Nel 1992, un quotidiano uscì con un titolo affilato più di una lama di coltello: “Giuliani ha l’Aids”. Il portiere non replicò e, dopo lo scalpore iniziale, la questione finì lì. Intanto Giuliani, nel 1993, venne arrestato per aver acquistato cocaina a fini di spaccio. Nello stesso anno si ritirò dal calcio giocato. Poi nel 1994 venne processato e poi assolto dalle accuse di spaccio di droga.
Intanto, però, il male lo consumava. Sempre nel silenzio, perché Giuliani era così timido che non ce l’avrebbe fatta a confessare al mondo che era malato. La mattina del 14 novembre del 1996, dopo aver accompagnato Jessica a scuola, il portiere dai lunghi capelli ricci si recò al Policlinico Sant’Orsola di Bologna, al reparto di malattie infettive per un improvviso peggioramento delle sue condizioni di salute. Nel corso di quell’anno era già stato ricoverato in altre due occasioni. Questa volta, però, Giuliani non uscì vivo dal policlinico. E morì a soli 38 anni. Le comunicazioni ufficiali parlarono di complicazioni polmonari. Nemmeno un cenno alla malattia che aveva generato queste complicazioni.

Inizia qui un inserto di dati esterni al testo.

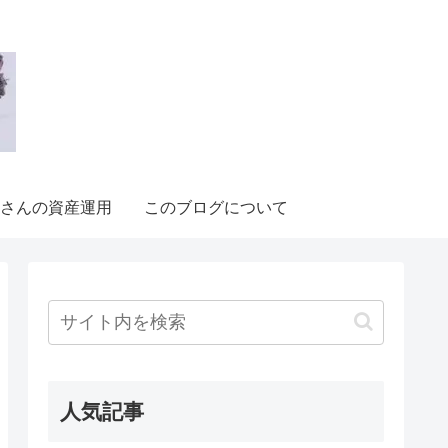
さんの資産運用
このブログについて
人気記事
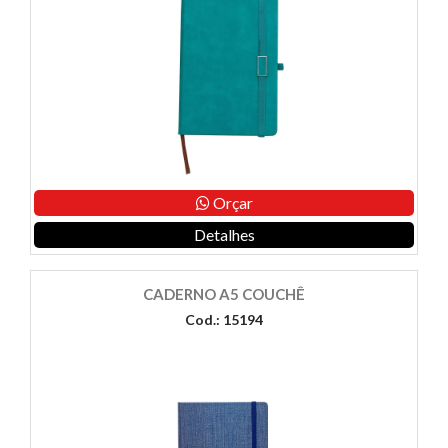
Orçar
Detalhes
CADERNO A5 COUCHÊ
Cod.: 15194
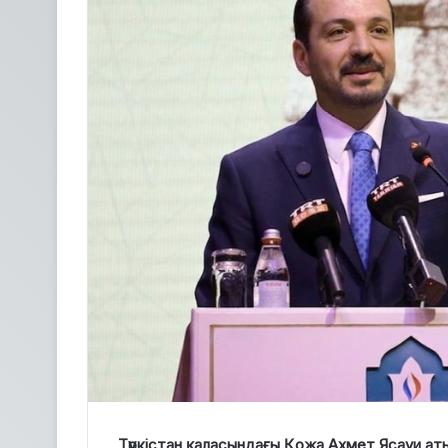
Түркістан қаласындағы Қожа Ахмет Ясауи аты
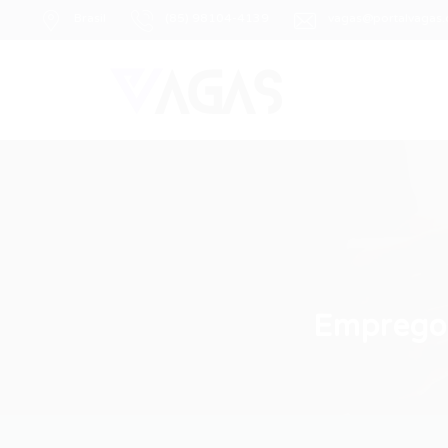
Brasil
(85) 98104-4139
vagas@portalvagas
Emprego 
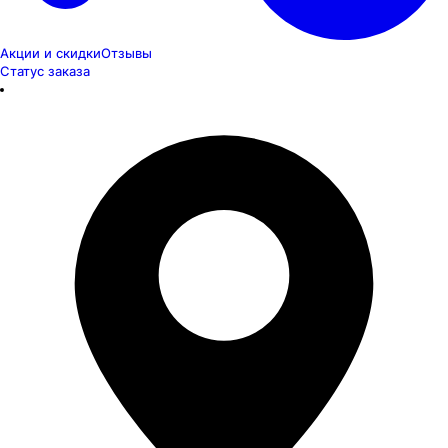
Акции и скидки
Отзывы
Статус заказа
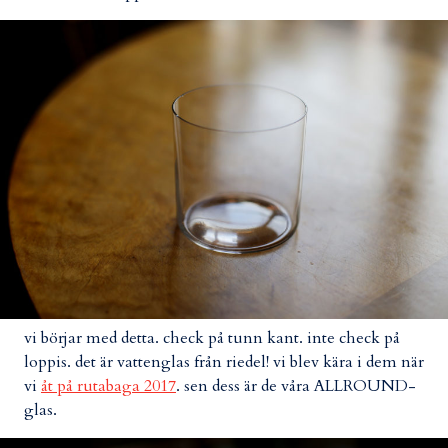
vi börjar med detta. check på tunn kant. inte check på
loppis. det är vattenglas från riedel! vi blev kära i dem när
vi
åt på rutabaga 2017
. sen dess är de våra ALLROUND-
glas.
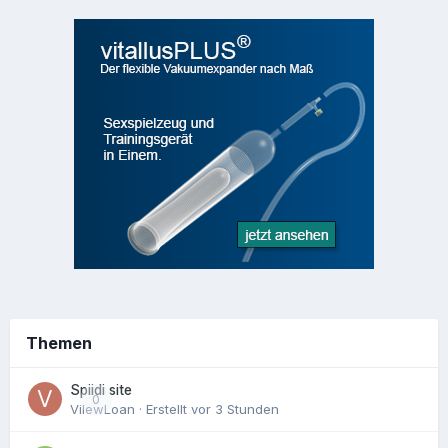
Themen
Spiidi site
0
VilewLoan
· Erstellt
vor 3 Stunden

Pochi mesi fa l’ex moglie del portiere, Raffaella Del Rosario, che lo assistette negli ultimi giorni della sua vita, nonostante si fossero lasciati qualche anno prima, ha finalmente parlato della vicenda con un noto quotidiano italiano. «… forse a distanza di tanto tempo si può fare outing per la prima volta. Anche per chiarezza e informazione. Per aiutare i giovani a non sbagliare. Giuliano è morto di Aids», ha raccontato Raffaella Del Rosario, ex fotomodella con esperienze di conduttrice televisiva al fianco di Maurizio Mosca. La Del Rosario ha chiarito per la prima volta le voci che giravano nell’ambiente del calcio su come Giuliani avesse contratto la malattia. Tipo quella che si sarebbe ammalato al matrimonio di Maradona. «Potrebbe essere – racconta Raffaella – nessuno l’ha mai saputo. Nessuno lo saprà. Sicuramente è stato un contagio sessuale con una donna. La droga non c’entra nulla». Ma la cosa che fece male all’ex-moglie e alla famiglia di Giuliani fu la reazione di diffidenza, paura e distacco del mondo del calcio al momento della scomparsa del portiere. «Tuttora nessuno ricorda più Giuliano, – ha concluso Raffaella Del Rosario – nessuno parla più di lui. Solo perché l’Aids è una malattia scomoda, dà fastidio in un ambiente come quello del pallone. E tutto questo mi ferisce, mi amareggia. Non è giusto».